Once Treaty No.9 was amended in 1930, the Attawapiskat reserve was created where the church and the HBC trading post was located. Slowly, houses were built to
accommodate the local priest, nuns, and the manager of the local Hudson Bay trading post. Eventually, Inninew families began to spend increasingly more time on the reserve (Honigmann 1957). And in time, some log cabins were built for the “Indians”, replacing the traditional teepee or wigwam (Hookimaw-Witt 1998:34), lending a sense of
permanence to living on the reserve. An important thing to consider here is that until the reserve was created, most families lived on their own in the bush, not in big collectives or “bands”. The people belonged to the land, and other than family, that was their main unit of identity (Ibid:112). This is contrasted by the Eurocentric worldview that the land belongs to the people.

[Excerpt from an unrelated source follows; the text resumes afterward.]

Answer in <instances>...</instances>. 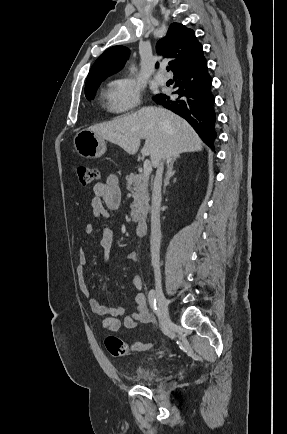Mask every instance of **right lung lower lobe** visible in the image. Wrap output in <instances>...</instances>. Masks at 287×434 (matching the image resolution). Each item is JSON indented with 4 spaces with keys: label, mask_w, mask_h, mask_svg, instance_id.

Based on the belief that people can “own” title to land, the governments needed to assure that they had properly extinguished any such ownership from the Indigenous people. In order to make it faster and easier to extinguish Inninew title over the land, the
“negotiators” had to create a group of people whom they could convince to sign the treaty. “Instead of visiting the people living on the land, the negotiator went to the Hudson’s Bay Trading Posts, and the people trading there were considered a ‘band’” (Hookimaw-Witt 1998: 112-113). The concept of “band membership” is a Euro-
Canadian creation (Ibid:112) which extends back to the Indian Act—a document which homogenizes and controls “who” is legally allowed to be considered an “Indian”.

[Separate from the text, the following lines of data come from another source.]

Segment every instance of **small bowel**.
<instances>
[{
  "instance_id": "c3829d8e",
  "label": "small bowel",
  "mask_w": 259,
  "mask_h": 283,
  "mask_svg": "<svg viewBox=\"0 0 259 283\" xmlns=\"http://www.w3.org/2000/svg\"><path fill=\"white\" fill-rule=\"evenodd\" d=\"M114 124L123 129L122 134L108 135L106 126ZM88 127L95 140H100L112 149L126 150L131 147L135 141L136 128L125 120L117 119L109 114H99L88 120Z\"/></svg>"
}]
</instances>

Around the time that Inninew families were moving to Attawapiskat, land “development” by the invaders had killed much of the game of the area. Families were forced to seek assistance from the government due to food shortage, and government assistance came in the form of money (Honigmann 1957:366). Money and furs were traded for imported food stuffs such as wheat and bacon that were available at the trading post (Hookimaw-
Witt 1998:34). HBC also introduced alcohol through the trading post at the time (Ibid: 173). This dietary change had detrimental effects on the physical and spiritual health of the people as it was foreign to their bodies and was spiritually detached from traditional understanding of relationships to the universe (Mosby 2013). The slow integration of the Inninew into European ideology resulted in a new system of dependence, away from the land and toward capitalism, as witnessed by anthropologist John Honigmann, whose fieldwork in Attawapiskat during the years 1947 and 1948:
In overwhelming part the Indians are economically as dependent on the outside society for food as for clothing, tents, lumber, traps, and weapons. In exchange for these goods they offer furs. But the fur resources of the area became largely exhausted shortly after the turn of the century and restocking the streams with beaver has not been highly successful (1957:366).
Once furs were depleted, the Inninew became dependent on what Honigmann calls “generous government relief” for survival (Ibid).